Susan Dench’s Nov. 21 OpEd reminds us once again of the smug cruelty being employed by political opponents of the Affordable Care Act. Along with Rush Limbaugh, Sean Hannity (and others at “Faux News”), Dench has seized on some Colorado group’s pro-ACA ad that highlights birth control coverage. She uses this to attack first-time health care for millions of people who cannot get insurance under our current system.
The Republicans have no answers for the people who can’t afford coverage under today’s profit-driven system of outrageous rates, junk policies, claims caps and denials of coverage to those with pre-existing conditions. Up until the implementation of Obamacare, this country had the worst system of health care coverage in the industrialized world. This is the mess that really matters — and not all the hypocritical noise being made about website problems, birth control coverage causing wanton sex or anything else opponents can drum up.

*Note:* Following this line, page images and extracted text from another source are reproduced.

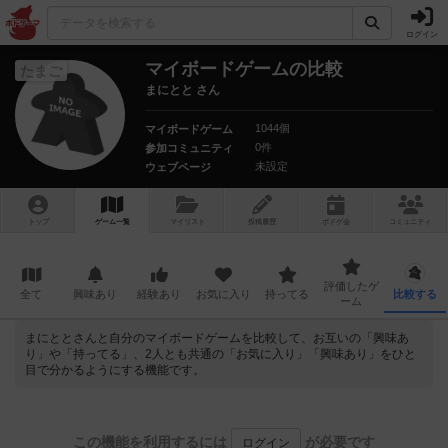
ログイン
マイボードゲームの比較
たまご
まにとと さん
1044個
マイボードゲーム
0件
参加コミュニティ
未設定
ウェブページ
トップ
ゲーム一覧
マイリスト
投稿履歴
ボ
ドゲ
会
コミュニティ
評価したゲ
全て
興味あり
経験あり
お気に入り
持ってる
比較する
ーム
まにととさんと自分のマイボードゲームを比較して、お互いの「興味あ
り」や「持ってる」、2人とも共通の「お気に入り」「興味あり」をひと
目で分かるようにする機能です。
この機能を利用するには
が必要です
ログイン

Dench’s take on the Colorado ad sounds like some of the same sanctimonious rants I heard expressed about birth control in the 1960s — usually from men who, while condemning abortions, would deny women birth control; thus, untenable pregnancies inevitably occurred. For Dench to preside over anything called the “Informed Women’s Network” is a scary thought, given the politically male-based agenda she’s endorsing.
The maddening thing about all this is that the complications built into Obamacare were the design of Republican minds guarding their own. Romneycare was the Republican’s protect-the-insurance-companies answer to the more logical, single-payer, nonprofit system we should be embracing. Medicare-for-all would free employers from the burden of offering health care coverage to employees while trying to compete in a world where every other developed country calls health care a right — not a privilege — and puts that obligation on the whole society. It would put controls in place that would limit the predatory pricing of the pharmaceutical industry and sometimes multi-million dollar salaries of some hospital CEOs.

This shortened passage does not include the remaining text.